Ordered that the order is reversed, on the law, with costs, and the motion of the defendant Paul Sklar pursuant to CPLR 3211 (a) (1) and (7) to dismiss the complaint insofar as asserted against him is denied.

A motion pursuant to CPLR 3211 (a) (1) to dismiss based on documentary evidence may be appropriately granted "only where the documentary evidence utterly refutes plaintiff's factual allegations, conclusively establishing a defense as a matter of law" (Goshen v Mutual Life Ins. Co. of N.Y., 98 NY2d 314, 326 [2002]; see Suchmacher v Manana Grocery, 73 AD3d 1017 [2010]; Fontanetta v John Doe 1, 73 AD3d 78, 83 [2010]).

On a motion pursuant to CPLR 3211 (a) (7) to dismiss for failure to state a cause of action, the court must accept the facts alleged in the complaint as true, accord the plaintiff the benefit of every possible favorable inference, and determine only whether the facts as alleged fit within any cognizable legal theory (see Goshen v Mutual Life Ins. Co. of N.Y., 98 NY2d at 326; Leon v Martinez, 84 NY2d 83, 87 [1994]). Where, as here, evidentiary material is submitted and considered on a motion pursuant to CPLR 3211 (a) (7), and the motion is not converted into one for summary judgment, the question becomes whether the plaintiff has a cause of action, not whether the plaintiff has stated one, and unless it has been shown that a material fact claimed by the plaintiff to be one is not a fact at all, and unless it can be said that no significant dispute exists regarding it, dismissal should not eventuate (see Guggenheimer v Ginzburg, 43 NY2d 268, 275 [1977]).

"The elements of a cause of action [alleging] fraud require a material misrepresentation of a fact, knowledge of its falsity, an intent to induce reliance, justifiable reliance [*2]by the plaintiff and damages" (Eurycleia Partners, LP v Seward & Kissel, LLP, 12 NY3d 553, 559 [2009]). A corporate officer may be held personally liable for a fraudulent act committed in his or her capacity as a corporate officer provided that the officer personally participated in the misrepresentation or had actual knowledge of it (see Marine Midland Bank v Russo Produce Co., 50 NY2d 31, 44 [1980]; Buxton Mfg. Co. v Valiant Moving & Stor., 239 AD2d 452, 454 [1997]; I. Towjer, Inc. v Tarran, 236 AD2d 518, 519 [1997]).

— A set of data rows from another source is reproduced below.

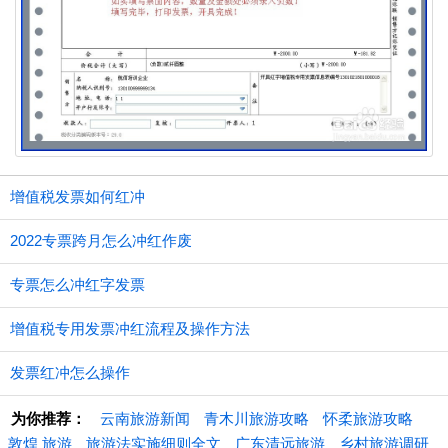
增值税发票如何红冲
2022专票跨月怎么冲红作废
专票怎么冲红字发票
增值税专用发票冲红流程及操作方法
发票红冲怎么操作
为你推荐：
云南旅游新闻
青木川旅游攻略
怀柔旅游攻略
敦煌 旅游
旅游法实施细则全文
广东清远旅游
乡村旅游调研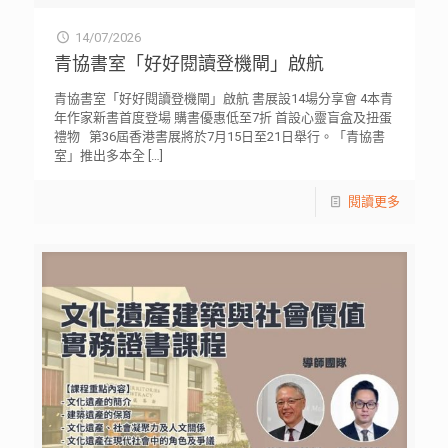
14/07/2026
青協書室「好好閱讀登機閘」啟航
青協書室「好好閱讀登機閘」啟航 書展設14場分享會 4本青
年作家新書首度登場 購書優惠低至7折 首設心靈盲盒及扭蛋
禮物 第36屆香港書展將於7月15日至21日舉行。「青協書
室」推出多本全
[…]
閱讀更多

As to that branch of the motion of the defendant Paul Sklar which was pursuant to CPLR 3211 (a) (1), his submissions either were not "documentary evidence" within the meaning of CPLR 3211 (a) (1) or did not utterly refute the plaintiff's factual allegations, conclusively establishing a defense as a matter of law (see Fontanetta v John Doe 1, 73 AD3d at 83-86).

As to that branch of Sklar's motion which was pursuant to CPLR 3211 (a) (7), in addressing the allegations made in the second amended complaint that he personally participated in the fraud, Sklar's affidavit failed to demonstrate that these allegations were "not . . . fact[s] at all" (Guggenheimer v Ginzburg, 43 NY2d at 275).

The parties' remaining contentions are without merit.

Accordingly, the Supreme Court should have denied Sklar's motion pursuant to CPLR 3211 (a) (1) and (7) to dismiss the complaint insofar as asserted against him. Rivera, J.P., Leventhal, Chambers and Sgroi, JJ., concur.